Thierry Frémaux, der künstlerische Leiter des Filmfestivals von Cannes, steht vor der Leinwand auf der Bühne der Salle Debussy. In der Hand hat er ein Paar 3-D-Brillen. „Und so“, sagt er, während er die Gläser zu seinen Augen führt, „setzen Sie dann Ihre Brillen auf!“ Der Moment ist ein bisschen lächerlich, ganz so, wie es in Cannes öfters passiert, wenn der Bombast der bedeutendsten Filmschau der Welt in Selbstparodie umschlägt.

Denn auch ohne Festivaldirektor kann wohl jeder seine Brillen aufsetzten. Doch nie würden die Granden von Cannes zugeben, dass diese Demonstration Teil eines Marketingevents ist: Sonst stellt sich Frémaux erst zur Abendgala vor die Gäste; dass er sich an diesem Mittwoch dazu herablässt, auch zur vormittäglichen Pressevorführung zu erscheinen, dient natürlich der Unterstützung des 3-D-Verfahrens. Witzigkeit soll die Präsentation charmant machen: Könnten bitte alle Journalisten ihre 3-D-Brillen aufsetzen, damit Monsieur Frémaux ein Erinnerungsfoto schießen kann? Natürlich leisten alle der Aufforderung Folge.
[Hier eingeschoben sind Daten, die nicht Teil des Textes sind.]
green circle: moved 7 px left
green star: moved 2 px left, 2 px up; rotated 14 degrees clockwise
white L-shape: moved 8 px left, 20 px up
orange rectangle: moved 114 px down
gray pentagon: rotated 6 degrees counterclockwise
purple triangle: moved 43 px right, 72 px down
Dafür werden sie auch belohnt: Mit der Wahl des Eröffnungsfilms hat Cannes heuer ein glückliches Händchen bewiesen. Up ist das erste 3-D-Opus der Animationskünstler vom renommierten Pixar-Studio: Von Toy Story bis WALL-E wurden die bahnbrechenden Leistungen von Pixar gepriesen, die geglückte Verbindung von klassischem Entertainment mit eigener künstlerischer Handschrift. Unterhaltung mit Niveau: Genau das suchen die großen Filmfestivals für ihre Eröffnungen, aber selten finden sie es. Heuer haben die französischen Medien schon vorab gejubelt: ein Auftakt mit den Auteurs des Animationskinos – très jolie!

Absurder Ausflug mit Heliumballons

Dass mit Up erstmals ein 3-D-Film in die respektable Position eines Cannes-Eröffnungsfilms gehievt wurde, ist wiederum für die Macher ein Gewinn, Frémaux' Auftritt mit den 3-D-Brillen besiegelt ein für beide Seiten vorteilhaftes Arrangement: Denn Hollywood will das digitale Kino durchsetzen, den neuen dreidimensionalen Methoden kommt dabei eine Schlüsselposition zu. Doch hat das 3-D-Verfahren von jeher den Ruf einer Marketingattraktion: bloße technische Spielerei.

Diesen Vorwurf kann Up nicht ganz entkräften: Regisseur Pete Docter (Monsters, Inc.) hat die 3-D-Effekte überzeugend in die Geschichte eingefügt, aber neue ästhetische Dimensionen erschließen sich dabei nicht. Dennoch: Selten war ein Festivalbeginn so vergnüglich. Dem Film – der unter dem Titel Oben im Herbst nach Österreich kommt – gelingt eine charmante Verbindung von amüsanter Charakterkomödie mit rührenden Elementen. Es geht um einen wortkargen Pensionisten, der nach dem Tod seiner Frau doch noch zu jenem Abenteuer aufbricht, das dem Ehepaar ein Leben lang versagt blieb. (Die gemeinsamen Jahre werden in einer Montage auf wenige Minuten verdichtet, ein schönes Beispiel für den poetischen Witz von Pixar: Das Beziehungsglück übersetzt sich in eine bunte Abfolge verschiedener Krawatten, die von der Gattin liebevoll umgelegt und gebunden werden.)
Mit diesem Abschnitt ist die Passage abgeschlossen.